(Beginning of GIVEN RECORDS)

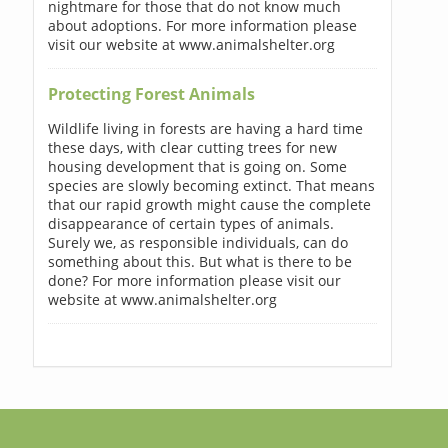
nightmare for those that do not know much
about adoptions. For more information please
visit our website at www.animalshelter.org
Protecting Forest Animals
Wildlife living in forests are having a hard time
these days, with clear cutting trees for new
housing development that is going on. Some
species are slowly becoming extinct. That means
that our rapid growth might cause the complete
disappearance of certain types of animals.
Surely we, as responsible individuals, can do
something about this. But what is there to be
done? For more information please visit our
website at www.animalshelter.org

(End of GIVEN RECORDS)

TASK ITEM> Starting with the line that contains "Protecting Forest Animals", return every line through the last one of the records, exactly as written.

WRITTEN SOLUTION>
Protecting Forest Animals
Wildlife living in forests are having a hard time
these days, with clear cutting trees for new
housing development that is going on. Some
species are slowly becoming extinct. That means
that our rapid growth might cause the complete
disappearance of certain types of animals.
Surely we, as responsible individuals, can do
something about this. But what is there to be
done? For more information please visit our
website at www.animalshelter.org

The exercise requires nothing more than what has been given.